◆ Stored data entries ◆
+===+
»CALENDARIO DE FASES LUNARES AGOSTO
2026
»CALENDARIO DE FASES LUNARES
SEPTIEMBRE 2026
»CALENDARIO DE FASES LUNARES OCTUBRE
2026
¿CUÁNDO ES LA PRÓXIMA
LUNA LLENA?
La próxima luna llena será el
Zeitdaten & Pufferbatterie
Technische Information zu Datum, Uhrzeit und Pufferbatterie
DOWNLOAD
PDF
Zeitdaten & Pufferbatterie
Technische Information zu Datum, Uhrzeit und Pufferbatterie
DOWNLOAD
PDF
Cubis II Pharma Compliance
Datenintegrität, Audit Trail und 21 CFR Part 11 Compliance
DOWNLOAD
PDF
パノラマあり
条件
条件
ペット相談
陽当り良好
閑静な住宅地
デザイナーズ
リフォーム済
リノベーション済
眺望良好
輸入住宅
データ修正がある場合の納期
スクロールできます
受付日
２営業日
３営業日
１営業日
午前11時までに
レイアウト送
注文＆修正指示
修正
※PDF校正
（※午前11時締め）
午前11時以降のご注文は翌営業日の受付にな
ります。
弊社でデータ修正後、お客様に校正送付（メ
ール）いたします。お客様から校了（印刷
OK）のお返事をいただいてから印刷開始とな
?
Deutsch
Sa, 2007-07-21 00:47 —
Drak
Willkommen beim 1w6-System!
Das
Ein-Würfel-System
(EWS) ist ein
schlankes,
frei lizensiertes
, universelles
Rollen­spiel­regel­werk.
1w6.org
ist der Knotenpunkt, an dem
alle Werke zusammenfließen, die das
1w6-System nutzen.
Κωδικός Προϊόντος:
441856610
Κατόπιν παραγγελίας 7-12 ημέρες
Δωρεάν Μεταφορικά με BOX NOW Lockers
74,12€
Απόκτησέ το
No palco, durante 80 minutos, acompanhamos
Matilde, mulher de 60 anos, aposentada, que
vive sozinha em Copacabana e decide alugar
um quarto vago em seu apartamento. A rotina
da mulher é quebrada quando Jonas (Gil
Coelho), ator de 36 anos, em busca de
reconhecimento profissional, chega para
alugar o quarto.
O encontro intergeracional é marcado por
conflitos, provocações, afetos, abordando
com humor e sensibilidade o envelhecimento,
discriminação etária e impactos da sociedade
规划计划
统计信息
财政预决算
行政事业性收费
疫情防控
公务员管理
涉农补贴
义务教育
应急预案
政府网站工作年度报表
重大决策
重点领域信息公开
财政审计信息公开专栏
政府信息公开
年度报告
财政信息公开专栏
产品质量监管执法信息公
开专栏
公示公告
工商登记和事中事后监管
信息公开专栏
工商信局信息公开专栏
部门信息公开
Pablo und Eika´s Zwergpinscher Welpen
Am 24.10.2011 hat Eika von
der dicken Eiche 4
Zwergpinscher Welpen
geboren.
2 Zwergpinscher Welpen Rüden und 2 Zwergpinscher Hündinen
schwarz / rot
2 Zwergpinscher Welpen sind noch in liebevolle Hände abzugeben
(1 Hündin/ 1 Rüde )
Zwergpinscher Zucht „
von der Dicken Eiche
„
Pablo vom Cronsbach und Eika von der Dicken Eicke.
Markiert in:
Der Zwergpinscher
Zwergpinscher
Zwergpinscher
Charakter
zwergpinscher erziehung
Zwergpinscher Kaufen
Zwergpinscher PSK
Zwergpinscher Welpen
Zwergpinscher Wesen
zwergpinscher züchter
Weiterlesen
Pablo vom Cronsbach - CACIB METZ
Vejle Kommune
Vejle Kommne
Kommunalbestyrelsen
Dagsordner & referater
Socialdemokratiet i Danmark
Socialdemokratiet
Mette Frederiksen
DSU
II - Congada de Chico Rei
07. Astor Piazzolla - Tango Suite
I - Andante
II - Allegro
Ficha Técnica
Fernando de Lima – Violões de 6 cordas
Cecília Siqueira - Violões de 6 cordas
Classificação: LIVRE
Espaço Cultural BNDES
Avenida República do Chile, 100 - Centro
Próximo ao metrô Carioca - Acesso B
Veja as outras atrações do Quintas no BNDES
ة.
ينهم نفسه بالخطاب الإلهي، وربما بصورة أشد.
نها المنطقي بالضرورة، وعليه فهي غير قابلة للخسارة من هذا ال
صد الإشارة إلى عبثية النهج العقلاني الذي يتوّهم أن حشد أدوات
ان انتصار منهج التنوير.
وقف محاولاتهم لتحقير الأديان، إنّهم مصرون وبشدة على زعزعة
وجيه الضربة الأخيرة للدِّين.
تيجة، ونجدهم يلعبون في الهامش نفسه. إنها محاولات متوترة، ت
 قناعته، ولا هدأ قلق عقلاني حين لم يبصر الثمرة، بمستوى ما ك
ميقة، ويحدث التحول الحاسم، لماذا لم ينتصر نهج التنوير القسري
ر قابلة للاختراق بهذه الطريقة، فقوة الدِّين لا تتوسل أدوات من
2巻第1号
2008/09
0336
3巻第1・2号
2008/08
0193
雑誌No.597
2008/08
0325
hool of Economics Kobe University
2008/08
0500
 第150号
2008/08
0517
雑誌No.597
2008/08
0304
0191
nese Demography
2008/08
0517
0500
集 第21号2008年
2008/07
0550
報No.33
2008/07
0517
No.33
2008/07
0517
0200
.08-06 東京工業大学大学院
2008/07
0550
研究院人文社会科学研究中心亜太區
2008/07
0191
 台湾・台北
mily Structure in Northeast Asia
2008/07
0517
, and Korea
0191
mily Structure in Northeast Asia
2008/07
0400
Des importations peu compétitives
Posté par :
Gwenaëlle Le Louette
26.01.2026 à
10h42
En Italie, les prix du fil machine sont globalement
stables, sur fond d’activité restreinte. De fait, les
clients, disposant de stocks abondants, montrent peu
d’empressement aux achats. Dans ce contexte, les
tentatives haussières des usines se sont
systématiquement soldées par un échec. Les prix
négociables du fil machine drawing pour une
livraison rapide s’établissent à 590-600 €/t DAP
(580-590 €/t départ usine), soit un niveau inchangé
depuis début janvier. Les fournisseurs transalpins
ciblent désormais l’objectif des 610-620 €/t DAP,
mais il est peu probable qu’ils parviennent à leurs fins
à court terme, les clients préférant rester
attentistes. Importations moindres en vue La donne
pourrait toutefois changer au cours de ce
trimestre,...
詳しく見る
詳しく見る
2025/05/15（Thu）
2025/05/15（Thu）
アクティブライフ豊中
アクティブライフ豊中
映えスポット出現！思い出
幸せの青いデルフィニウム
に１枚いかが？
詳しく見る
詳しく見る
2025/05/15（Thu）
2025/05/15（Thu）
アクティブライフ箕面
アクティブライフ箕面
+===+
◆ Requirement ◆
Every entry must be retyped in full, exactly as given.

◆ Result for this exercise ◆
»CALENDARIO DE FASES LUNARES AGOSTO
2026
»CALENDARIO DE FASES LUNARES
SEPTIEMBRE 2026
»CALENDARIO DE FASES LUNARES OCTUBRE
2026
¿CUÁNDO ES LA PRÓXIMA
LUNA LLENA?
La próxima luna llena será el
Zeitdaten & Pufferbatterie
Technische Information zu Datum, Uhrzeit und Pufferbatterie
DOWNLOAD
PDF
Zeitdaten & Pufferbatterie
Technische Information zu Datum, Uhrzeit und Pufferbatterie
DOWNLOAD
PDF
Cubis II Pharma Compliance
Datenintegrität, Audit Trail und 21 CFR Part 11 Compliance
DOWNLOAD
PDF
パノラマあり
条件
条件
ペット相談
陽当り良好
閑静な住宅地
デザイナーズ
リフォーム済
リノベーション済
眺望良好
輸入住宅
データ修正がある場合の納期
スクロールできます
受付日
２営業日
３営業日
１営業日
午前11時までに
レイアウト送
注文＆修正指示
修正
※PDF校正
（※午前11時締め）
午前11時以降のご注文は翌営業日の受付にな
ります。
弊社でデータ修正後、お客様に校正送付（メ
ール）いたします。お客様から校了（印刷
OK）のお返事をいただいてから印刷開始とな
?
Deutsch
Sa, 2007-07-21 00:47 —
Drak
Willkommen beim 1w6-System!
Das
Ein-Würfel-System
(EWS) ist ein
schlankes,
frei lizensiertes
, universelles
Rollen­spiel­regel­werk.
1w6.org
ist der Knotenpunkt, an dem
alle Werke zusammenfließen, die das
1w6-System nutzen.
Κωδικός Προϊόντος:
441856610
Κατόπιν παραγγελίας 7-12 ημέρες
Δωρεάν Μεταφορικά με BOX NOW Lockers
74,12€
Απόκτησέ το
No palco, durante 80 minutos, acompanhamos
Matilde, mulher de 60 anos, aposentada, que
vive sozinha em Copacabana e decide alugar
um quarto vago em seu apartamento. A rotina
da mulher é quebrada quando Jonas (Gil
Coelho), ator de 36 anos, em busca de
reconhecimento profissional, chega para
alugar o quarto.
O encontro intergeracional é marcado por
conflitos, provocações, afetos, abordando
com humor e sensibilidade o envelhecimento,
discriminação etária e impactos da sociedade
规划计划
统计信息
财政预决算
行政事业性收费
疫情防控
公务员管理
涉农补贴
义务教育
应急预案
政府网站工作年度报表
重大决策
重点领域信息公开
财政审计信息公开专栏
政府信息公开
年度报告
财政信息公开专栏
产品质量监管执法信息公
开专栏
公示公告
工商登记和事中事后监管
信息公开专栏
工商信局信息公开专栏
部门信息公开
Pablo und Eika´s Zwergpinscher Welpen
Am 24.10.2011 hat Eika von
der dicken Eiche 4
Zwergpinscher Welpen
geboren.
2 Zwergpinscher Welpen Rüden und 2 Zwergpinscher Hündinen
schwarz / rot
2 Zwergpinscher Welpen sind noch in liebevolle Hände abzugeben
(1 Hündin/ 1 Rüde )
Zwergpinscher Zucht „
von der Dicken Eiche
„
Pablo vom Cronsbach und Eika von der Dicken Eicke.
Markiert in:
Der Zwergpinscher
Zwergpinscher
Zwergpinscher
Charakter
zwergpinscher erziehung
Zwergpinscher Kaufen
Zwergpinscher PSK
Zwergpinscher Welpen
Zwergpinscher Wesen
zwergpinscher züchter
Weiterlesen
Pablo vom Cronsbach - CACIB METZ
Vejle Kommune
Vejle Kommne
Kommunalbestyrelsen
Dagsordner & referater
Socialdemokratiet i Danmark
Socialdemokratiet
Mette Frederiksen
DSU
II - Congada de Chico Rei
07. Astor Piazzolla - Tango Suite
I - Andante
II - Allegro
Ficha Técnica
Fernando de Lima – Violões de 6 cordas
Cecília Siqueira - Violões de 6 cordas
Classificação: LIVRE
Espaço Cultural BNDES
Avenida República do Chile, 100 - Centro
Próximo ao metrô Carioca - Acesso B
Veja as outras atrações do Quintas no BNDES
ة.
ينهم نفسه بالخطاب الإلهي، وربما بصورة أشد.
نها المنطقي بالضرورة، وعليه فهي غير قابلة للخسارة من هذا ال
صد الإشارة إلى عبثية النهج العقلاني الذي يتوّهم أن حشد أدوات
ان انتصار منهج التنوير.
وقف محاولاتهم لتحقير الأديان، إنّهم مصرون وبشدة على زعزعة
وجيه الضربة الأخيرة للدِّين.
تيجة، ونجدهم يلعبون في الهامش نفسه. إنها محاولات متوترة، ت
 قناعته، ولا هدأ قلق عقلاني حين لم يبصر الثمرة، بمستوى ما ك
ميقة، ويحدث التحول الحاسم، لماذا لم ينتصر نهج التنوير القسري
ر قابلة للاختراق بهذه الطريقة، فقوة الدِّين لا تتوسل أدوات من
2巻第1号
2008/09
0336
3巻第1・2号
2008/08
0193
雑誌No.597
2008/08
0325
hool of Economics Kobe University
2008/08
0500
 第150号
2008/08
0517
雑誌No.597
2008/08
0304
0191
nese Demography
2008/08
0517
0500
集 第21号2008年
2008/07
0550
報No.33
2008/07
0517
No.33
2008/07
0517
0200
.08-06 東京工業大学大学院
2008/07
0550
研究院人文社会科学研究中心亜太區
2008/07
0191
 台湾・台北
mily Structure in Northeast Asia
2008/07
0517
, and Korea
0191
mily Structure in Northeast Asia
2008/07
0400
Des importations peu compétitives
Posté par :
Gwenaëlle Le Louette
26.01.2026 à
10h42
En Italie, les prix du fil machine sont globalement
stables, sur fond d’activité restreinte. De fait, les
clients, disposant de stocks abondants, montrent peu
d’empressement aux achats. Dans ce contexte, les
tentatives haussières des usines se sont
systématiquement soldées par un échec. Les prix
négociables du fil machine drawing pour une
livraison rapide s’établissent à 590-600 €/t DAP
(580-590 €/t départ usine), soit un niveau inchangé
depuis début janvier. Les fournisseurs transalpins
ciblent désormais l’objectif des 610-620 €/t DAP,
mais il est peu probable qu’ils parviennent à leurs fins
à court terme, les clients préférant rester
attentistes. Importations moindres en vue La donne
pourrait toutefois changer au cours de ce
trimestre,...
詳しく見る
詳しく見る
2025/05/15（Thu）
2025/05/15（Thu）
アクティブライフ豊中
アクティブライフ豊中
映えスポット出現！思い出
幸せの青いデルフィニウム
に１枚いかが？
詳しく見る
詳しく見る
2025/05/15（Thu）
2025/05/15（Thu）
アクティブライフ箕面
アクティブライフ箕面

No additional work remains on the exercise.